Return-Path: tim.one@comcast.net
Delivery-Date: Fri Sep 6 07:09:11 2002
From: tim.one@comcast.net (Tim Peters)
Date: Fri, 06 Sep 2002 02:09:11 -0400
Subject: [Spambayes] all but one testing
In-Reply-To: <20020905224923.GA20480@glacier.arctrix.com>
Message-ID: <LNBBLJKPBEHFEDALKOLCCEFOBCAB.tim.one@comcast.net>
[Tim]
> Another area for potentially fruitful study: it's clear that the
> highest-value indicators usually appear "early" in msgs, and for spam
> there's an actual reason for that: advertising has to strive
> to get your attention early. So, for example, if we only bothered to
> tokenize the first 90% of a msg, would results get worse?
[Neil Schemenauer]
> Spammers could exploit this including a large MIME part at the beginning
> of the message.
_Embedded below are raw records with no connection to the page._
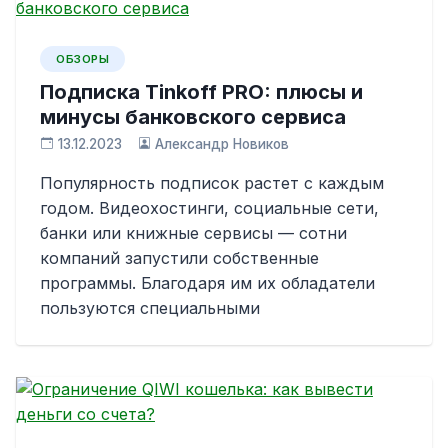
ОБЗОРЫ
Подписка Tinkoff PRO: плюсы и
минусы банковского сервиса
13.12.2023
Александр Новиков
Популярность подписок растет с каждым
годом. Видеохостинги, социальные сети,
банки или книжные сервисы — сотни
компаний запустили собственные
программы. Благодаря им их обладатели
пользуются специальными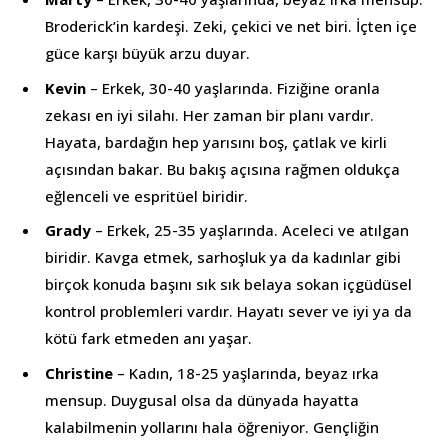
Broderick’in kardeşi. Zeki, çekici ve net biri. İçten içe
güce karşı büyük arzu duyar.
Kevin
– Erkek, 30-40 yaşlarında. Fiziğine oranla
zekası en iyi silahı. Her zaman bir planı vardır.
Hayata, bardağın hep yarısını boş, çatlak ve kirli
açısından bakar. Bu bakış açısına rağmen oldukça
eğlenceli ve espritüel biridir.
Grady
– Erkek, 25-35 yaşlarında. Aceleci ve atılgan
biridir. Kavga etmek, sarhoşluk ya da kadınlar gibi
birçok konuda başını sık sık belaya sokan içgüdüsel
kontrol problemleri vardır. Hayatı sever ve iyi ya da
kötü fark etmeden anı yaşar.
Christine
– Kadın, 18-25 yaşlarında, beyaz ırka
mensup. Duygusal olsa da dünyada hayatta
kalabilmenin yollarını hala öğreniyor. Gençliğin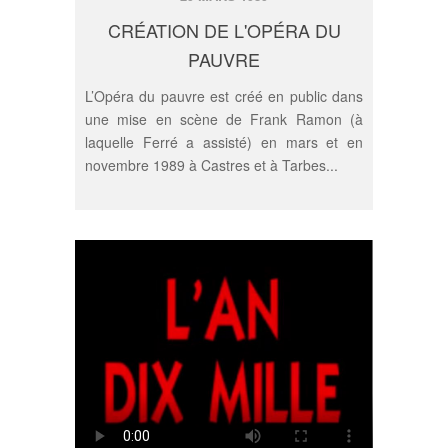
CRÉATION DE L'OPÉRA DU
PAUVRE
L’Opéra du pauvre est créé en public dans
une mise en scène de Frank Ramon (à
laquelle Ferré a assisté) en mars et en
novembre 1989 à Castres et à Tarbes...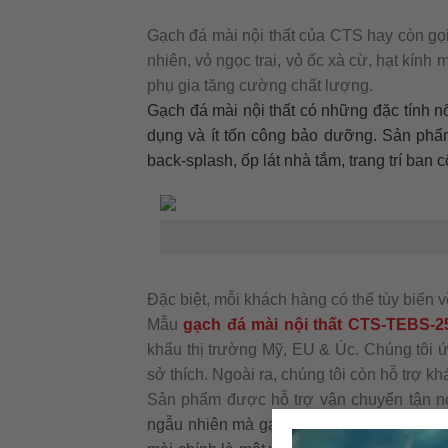
Gạch đá mài nội thất của CTS hay còn gọi 
nhiên, vỏ ngọc trai, vỏ ốc xà cừ, hạt kín
phụ gia tăng cường chất lượng.
Gạch đá mài nội thất có những đặc tính nổ
dụng và ít tốn công bảo dưỡng. Sản phẩm 
back-splash, ốp lát nhà tắm, trang trí ban
Đặc biệt, mỗi khách hàng có thể tùy biến
Mẫu
gạch đá mài nội thất CTS-TEBS-2
khẩu thị trường Mỹ, EU & Úc. Chúng tôi 
sở thích. Ngoài ra, chúng tôi còn hỗ trợ k
Sản phẩm được hỗ trợ vận chuyển tận n
ngẫu nhiên mà gạch đá mài nội thất lại 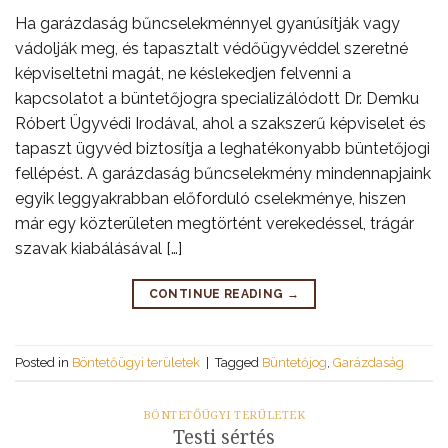
Ha garázdaság bűncselekménnyel gyanúsítják vagy
vádolják meg, és tapasztalt védőügyvéddel szeretné
képviseltetni magát, ne késlekedjen felvenni a
kapcsolatot a büntetőjogra specializálódott Dr. Demku
Róbert Ügyvédi Irodával, ahol a szakszerű képviselet és
tapaszt ügyvéd biztosítja a leghatékonyabb büntetőjogi
fellépést. A garázdaság bűncselekmény mindennapjaink
egyik leggyakrabban előforduló cselekménye, hiszen
már egy közterületen megtörtént verekedéssel, trágár
szavak kiabálásával […]
CONTINUE READING
→
Posted in
Böntetőügyi területek
|
Tagged
Büntetőjog
,
Garázdaság
BÖNTETŐÜGYI TERÜLETEK
Testi sértés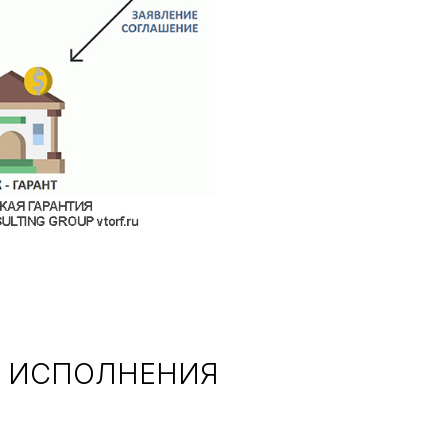
Я ИСПОЛНЕНИЯ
In pratice that would probably work fine.
Note that timtest.py's current tokenizer only looks at decoded text/* MIME
sections (or raw message text if no MIME exists); spammers could put
megabytes of other crap before that and it wouldn't even be looked at
(except that the email package has to parse non-text/* parts well enough to
skip over them, and tokens for the most interesting parts of Content-{Type,
Disposition, Transfer-Encoding} decorations are generated for all MIME
sections).
Schemes that remain ignorant of MIME are vulnerable to spammers putting
arbitrary amounts of "nice text" in the preamble area (after the headers and
before the first MIME section), which most mail readers don't display, but
which appear first in the file so are latched on to by Graham's scoring
scheme.
But I don't worry about clever spammers -- I've seen no evidence that they
exist <0.5 wink>. Even if they do, the Open Source zoo is such that no
particular scheme will gain dominance, and there's no percentage for
spammers in trying to fool just one scheme. Even if they did, for the kind
of scheme we're using here they can't *know* what "nice text" is, not unless
they pay a lot of attention to the spam targets and highly tailor their
messages to each different one. At that point they'd be doing targeted
marketing, and the cost of the game to them would increase enormously.
if-you're-out-to-make-a-quick-buck-you-don't-waste-a-second-on-hard-
targets-ly y'rs - tim